Gregorian chants by themselves, as monophonic music, were already phased out and could be regarded as very old, but the general modal compositional approach is directly related to the Gregorian scales. It is evident that the musical style of the 15th Century is already very different to that of the 12th Century (and before), so the texts may be more difficult to understand with the polyphony and the increasing complexity of music itself.
Do you have opinions on how Ars Subtilior and/or Ars Nova differ in relation to how they are used in religious contexts or how religion appears in the compositions? Do you consider that Renaissance is a take-back (in a religious sense) in the functionality of vocal music?


----------



## EdwardBast

The Ars Subtilior was a style that flourished in the papal court at Avignon during the schism. It had a short lifespan of less than half a century. All of the music I know from this period is secular, songs in the traditional formes fixes (rondeau, ballade, virelai). I don't think the style was appropriate for sacred music. The subtlety alluded to is primarily in rhythm and rhythmic notation, which attained a peak of complexity not reached again until the mid-20th century.


----------



## regenmusic

I'm no expert on Medieval music, but the research I've done into it found a huge assortment
of different styles. Much of it seemed secular. I think the view of it that many have is that
it basically is often a type of acapella style, with barely any accompaniment but an organ, but I 
found the opposite. Some of it has percussion and sounds like rock.

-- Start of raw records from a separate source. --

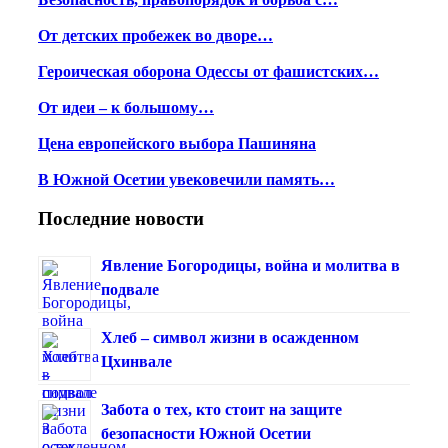
От детских пробежек во дворе…
Героическая оборона Одессы от фашистских…
От идеи – к большому…
Цена европейского выбора Пашиняна
В Южной Осетии увековечили память…
Последние новости
Явление Богородицы, война и молитва в
подвале
Хлеб – символ жизни в осажденном
Цхинвале
Забота о тех, кто стоит на защите
безопасности Южной Осетии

Codex Rossi XIV century_ Ballata - Amor Mi Fa Cantar A La Francesca






Here is a favorite. I'm not sure what style this would be in.
It may be a little later than Medieval, which is usually said
to end in 1500. I wonder if music was this sweet in the Medieval
times or moreso in the Renaissance?

Heinrick Finck (1444-1527) Wer ich eyn falck - Invicto regi jubilo


----------



## EdwardBast

regenmusic said:


> I'm no expert on Medieval music, but the research I've done into it found a huge assortment
> of different styles. Much of it seemed secular. I think the view of it that many have is that
> it basically is often a type of acapella style, with barely any accompaniment but an organ, but I
> found the opposite. Some of it has percussion and sounds like rock.


The most common way of performing medieval secular music in France and Italy would have been with solo voice and instrumental accompaniment - lute, viols, or winds like shawms and sackbuts. But this was probably quite flexible; no particular instruments specified, and if one only had singers, secular songs could well have been performed a capella.

Performance practice in some of this music is pretty loose and incompletely understood, so modern performers often make suppositions to fill in the blanks. We know drums and such existed, but no one knows that drums and percussion would actually have been used for the particular ballata you posted. There was certainly no indication in the score to use them, but who is to say whether it is appropriate or not?


----------



## Mandryka

One question I've never been clear about is whether Johannes Ciconia is really writing in Ars Subtilior style, whether it has the complexity which seems a hallmark of this style.

Anyway, Ciconia is a high point of something, even if it's not Ars Subtilior.


----------